The airport is suing for breach of contract after the airline's early termination of a 10-year deal.
A lawyer for BIA told the court the airline had entered "a binding commitment" to operate three aircraft from Aldergrove for 10 years.
He said this was based on letters exchanged in negotiations started in 2007.
Charges were fixed on numbers of passengers carried, "based on a ten-year agreement".
Aer Lingus began operations, but five years later, in 2012, it switched to running flights from George Best Belfast City Airport.
It denies liability.
Opening the case for the airport in court on Tuesday, its barrister argued there was a binding agreement "entered into with Aer Lingus in July or August 2007".
He claimed the terms were contained in a letter sent weeks earlier by his client's former managing director.

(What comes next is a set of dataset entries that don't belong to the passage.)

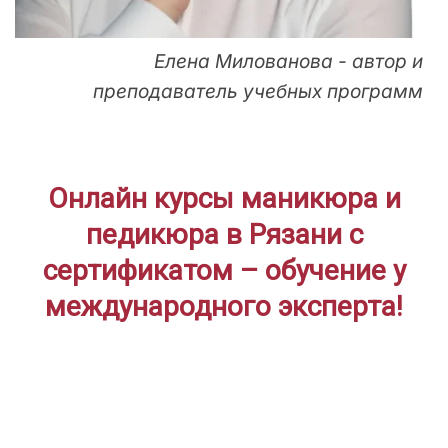
Елена Милованова - автор и
преподаватель учебных программ
Онлайн курсы маникюра и
педикюра в Рязани с
сертификатом – обучение у
международного эксперта!
ДЛЯ НАЧИНАЮЩИХ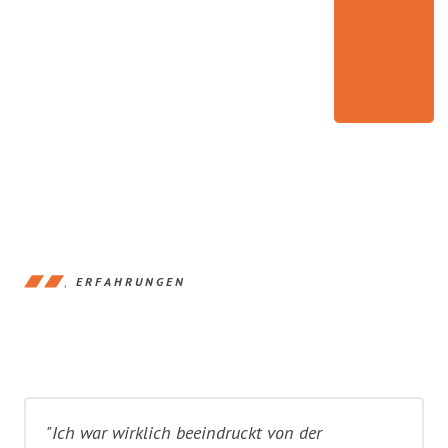
ERFAHRUNGEN
"Ich war wirklich beeindruckt von der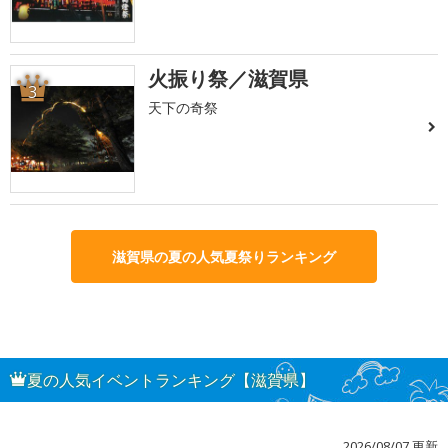
火振り祭／滋賀県
3
天下の奇祭
滋賀県の夏の人気夏祭りランキング
夏の人気イベントランキング【滋賀県】
2026/08/07 更新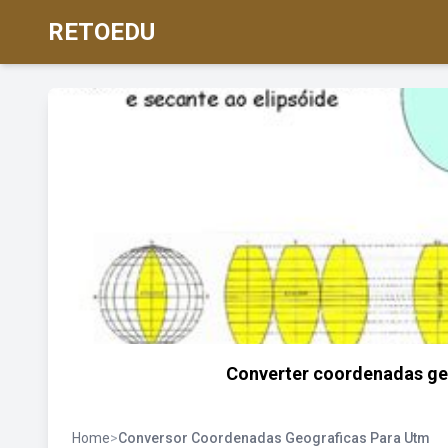
RETOEDU
Converter coordenadas geo
Home
>
Conversor Coordenadas Geograficas Para Utm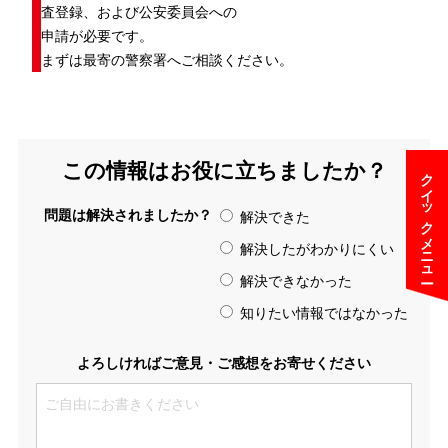
査登録、および公安委員会への
申請が必要です。
まずは最寄の警察署へご相談ください。
この情報はお役に立ちましたか？
クイックメニュー
問題は解決されましたか？
解決できた
解決したがわかりにくい
解決できなかった
知りたい情報ではなかった
よろしければご意見・ご感想をお寄せください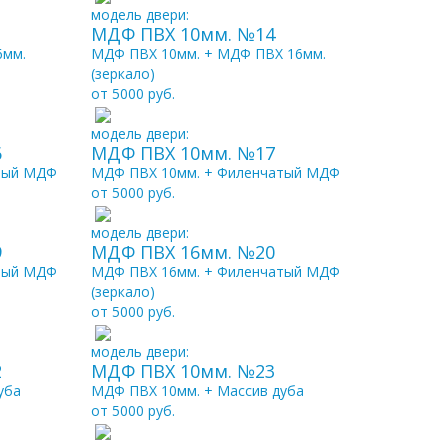
модель двери:
МДФ ПВХ 10мм. №14
6мм.
МДФ ПВХ 10мм. + МДФ ПВХ 16мм.
(зеркало)
от 5000 руб.
модель двери:
6
МДФ ПВХ 10мм. №17
атый МДФ
МДФ ПВХ 10мм. + Филенчатый МДФ
от 5000 руб.
модель двери:
9
МДФ ПВХ 16мм. №20
атый МДФ
МДФ ПВХ 16мм. + Филенчатый МДФ
(зеркало)
от 5000 руб.
модель двери:
2
МДФ ПВХ 10мм. №23
уба
МДФ ПВХ 10мм. + Массив дуба
от 5000 руб.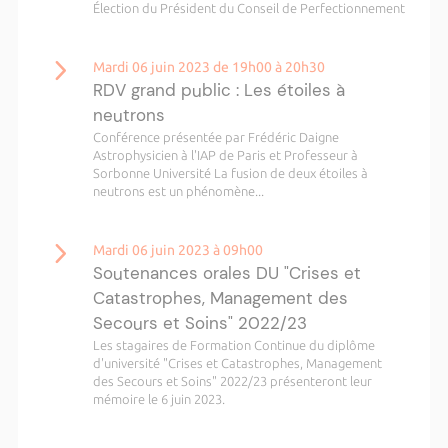
Élection du Président du Conseil de Perfectionnement
Mardi 06 juin 2023 de 19h00 à 20h30
RDV grand public : Les étoiles à
neutrons
Conférence présentée par Frédéric Daigne
Astrophysicien à l'IAP de Paris et Professeur à
Sorbonne Université La fusion de deux étoiles à
neutrons est un phénomène...
Mardi 06 juin 2023 à 09h00
Soutenances orales DU "Crises et
Catastrophes, Management des
Secours et Soins" 2022/23
Les stagaires de Formation Continue du diplôme
d'université "Crises et Catastrophes, Management
des Secours et Soins" 2022/23 présenteront leur
mémoire le 6 juin 2023.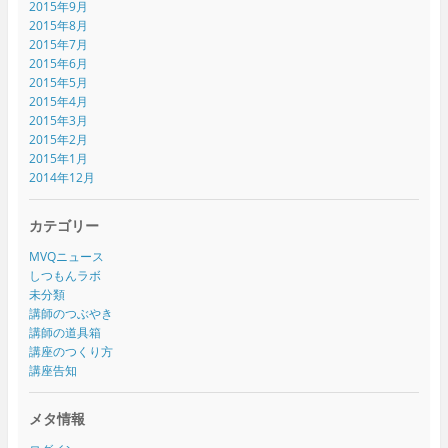
2015年9月
2015年8月
2015年7月
2015年6月
2015年5月
2015年4月
2015年3月
2015年2月
2015年1月
2014年12月
カテゴリー
MVQニュース
しつもんラボ
未分類
講師のつぶやき
講師の道具箱
講座のつくり方
講座告知
メタ情報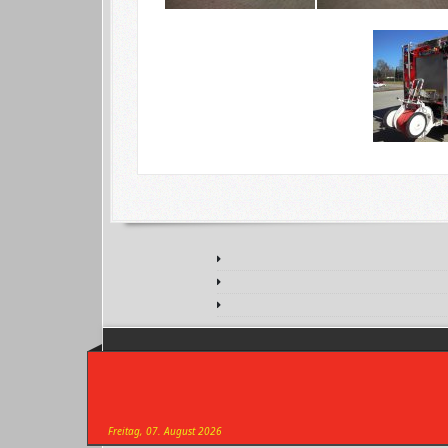
Freitag, 07. August 2026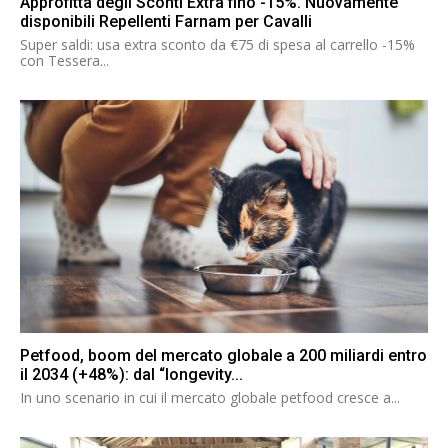
Approfitta degli Sconti Extra fino -15%. Nuovamente
disponibili Repellenti Farnam per Cavalli
Super saldi: usa extra sconto da €75 di spesa al carrello -15%
con Tessera...
Petfood, boom del mercato globale a 200 miliardi entro
il 2034 (+48%): dal “longevity...
In uno scenario in cui il mercato globale petfood cresce a...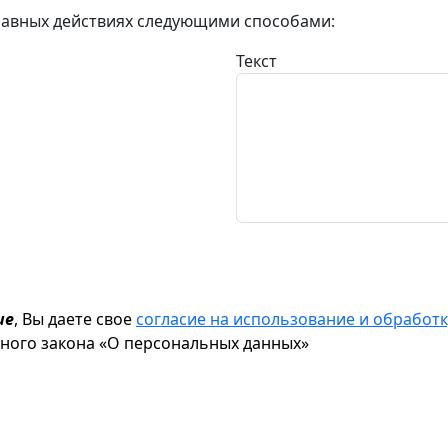
авных действиях следующими способами:
Текст
ие
, Вы даете свое
согласие на использование и обрабо
ьного закона «О персональных данных»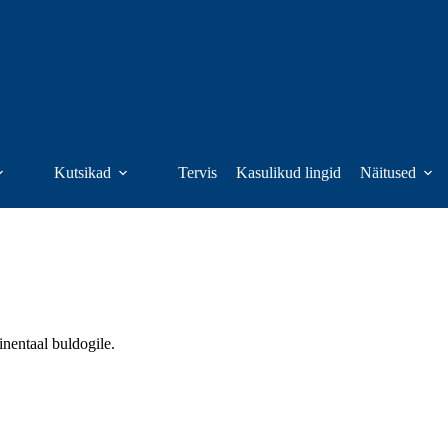
Kutsikad
Tervis
Kasulikud lingid
Näitused
nentaal buldogile.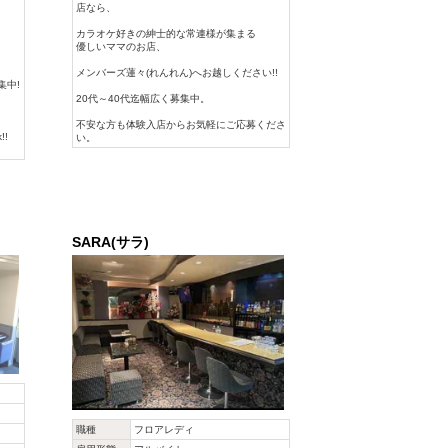
店なら、
カラオケ好きの紳士的な常連様が集まる
優しいママのお店、
メンバーズ蓮々(れんれん)へお越しください!!
集中!
20代～40代迄幅広く募集中。
不安な方も体験入店からお気軽にご応募くださ
!
い。
SARA(サラ)
職種
フロアレディ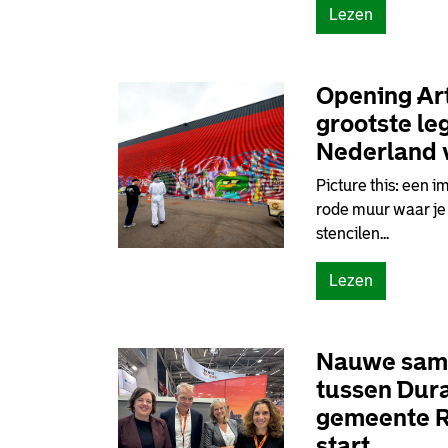
Lezen
Opening Art
grootste le
Nederland v
Picture this: een 
rode muur waar je 
stencilen...
Lezen
Nauwe sam
tussen Dur
gemeente R
start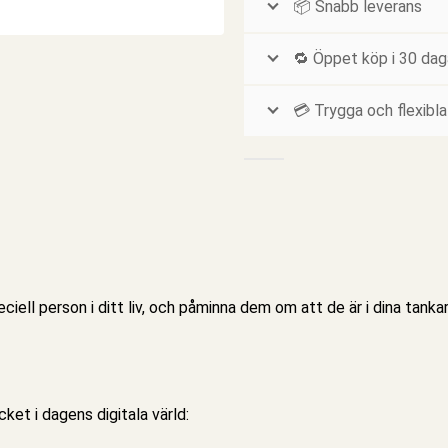
📦 Snabb leverans
🔁 Öppet köp i 30 dag
💳 Trygga och flexibla
speciell person i ditt liv, och påminna dem om att de är i dina tan
et i dagens digitala värld:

The judge was told it followed months of negotiations as the airline sought to establish a base outside the Republic of Ireland.
'Rock and a hard place'
Issues under discussion were said to include charging rates and £900,000 in launch support for three Airbus A320s over the first three years.

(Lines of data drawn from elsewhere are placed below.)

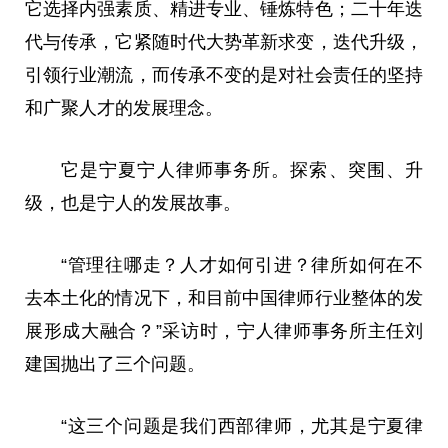
它选择内强素质、精进专业、锤炼特色；二十年迭
代与传承，它紧随时代大势革新求变，迭代升级，
引领行业潮流，而传承不变的是对社会责任的坚持
和广聚人才的发展理念。
它是宁夏宁人律师事务所。探索、突围、升
级，也是宁人的发展故事。
“管理往哪走？人才如何引进？律所如何在不
去本土化的情况下，和目前中国律师行业整体的发
展形成大融合？”采访时，宁人律师事务所
主任
刘
建国
抛出了三个问题。
“这三个问题是我们西部律师，尤其是宁夏律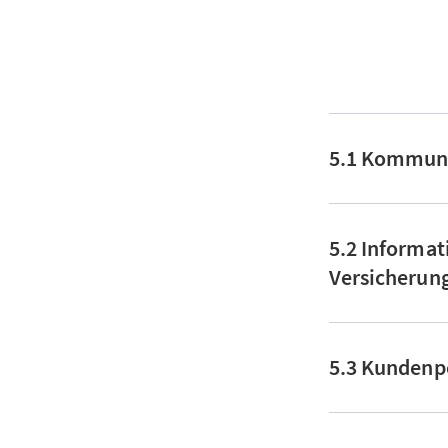
5.1 Kommuni
5.2 Informa
Versicherun
5.3 Kundenp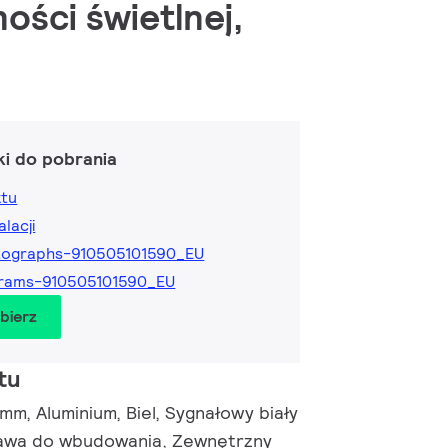
ości świetlnej,
ki do pobrania
ktu
alacji
tographs-910505101590_EU
grams-910505101590_EU
obierz
tu
m, Aluminium, Biel, Sygnałowy biały
awa do wbudowania, Zewnętrzny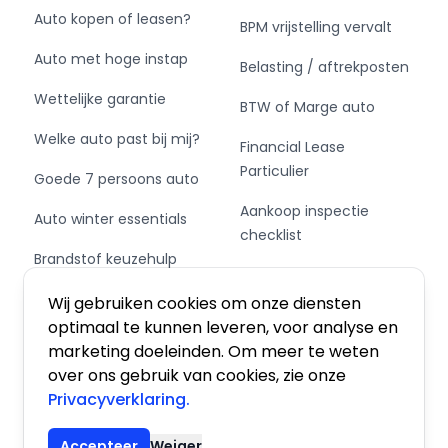
Auto kopen of leasen?
BPM vrijstelling vervalt
Auto met hoge instap
Belasting / aftrekposten
Wettelijke garantie
BTW of Marge auto
Welke auto past bij mij?
Financial Lease
Particulier
Goede 7 persoons auto
Aankoop inspectie
Auto winter essentials
checklist
Brandstof keuzehulp
Private Leasen,
Schakel of automaat?
Financieren of Kopen?
Wij gebruiken cookies om onze diensten
optimaal te kunnen leveren, voor analyse en
marketing doeleinden. Om meer te weten
over ons gebruik van cookies, zie onze
Privacyverklaring.
Algemene voorwaarden
|
Privacy
|
Cookies
Accepteer
Weiger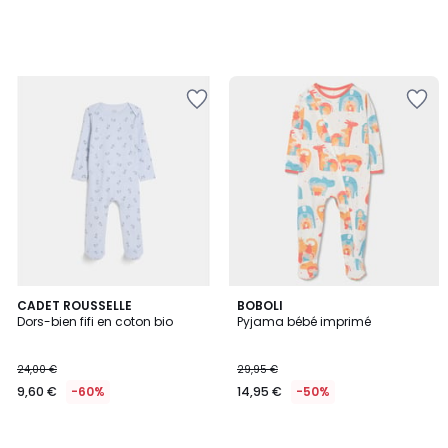
CADET ROUSSELLE
BOBOLI
Dors-bien fifi en coton bio
Pyjama bébé imprimé
24,00 €
29,95 €
9,60 €
-60%
14,95 €
-50%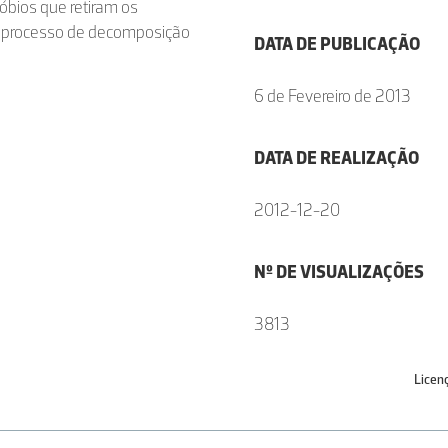
óbios que retiram os
 o processo de decomposição
DATA DE PUBLICAÇÃO
6 de Fevereiro de 2013
DATA DE REALIZAÇÃO
2012-12-20
Nº DE VISUALIZAÇÕES
3813
Licen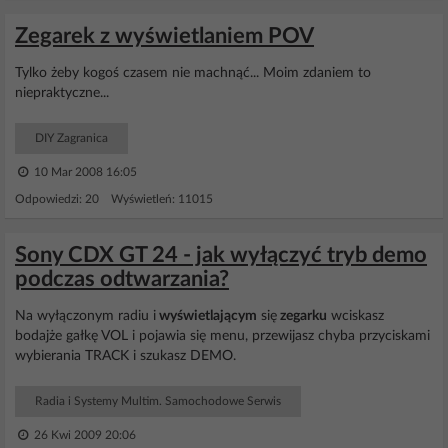
Zegarek z wyświetlaniem POV
Tylko żeby kogoś czasem nie machnąć... Moim zdaniem to
niepraktyczne...
DIY Zagranica
10 Mar 2008 16:05
Odpowiedzi: 20 Wyświetleń: 11015
Sony CDX GT 24 - jak wyłączyć tryb demo
podczas odtwarzania?
Na wyłączonym radiu i
wyświetlającym
się
zegarku
wciskasz
bodajże gałkę VOL i pojawia się menu, przewijasz chyba przyciskami
wybierania TRACK i szukasz DEMO.
Radia i Systemy Multim. Samochodowe Serwis
26 Kwi 2009 20:06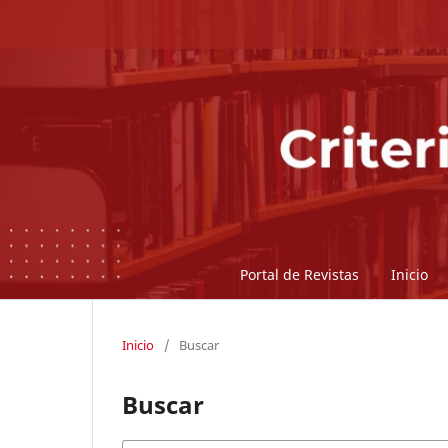
Portal de Revistas
Inicio
Inicio
/
Buscar
Buscar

The court heard Aer Lingus accepts there was a contractual relationship, but disputes the terms.
According to the barrister for BIA, the airline is caught "between a rock and a hard place" as it tries to defend the action.
He claimed that if it denies any contract was in place it would be bound by the standard terms and conditions of using Belfast International Airport.
Citing passenger charges and commercial profits for the period under scrutiny, the barrister contended that if standard conditions applied "we say the damages are £29m, not £20m".
He accused the airline of picking out parts of the agreement letter which were to its advantage.
"In simple terms Aer Lingus is trying to have its cake and eat it," he added.
Counsel for Aer Lingus said there was never any obligation on it to operate out of the airport.
He told the judge that although an understanding had been reached with the airport, his client would never have agreed to such a binding condition.
According to the airline's case, it had instead come to an arrangement on the price for when it did use the airport.
The lawyer said that it had been a loss-making exercise that his client decided it could no longer continue with.
The case is expected to last a number of days and is due to continue on Wednesday.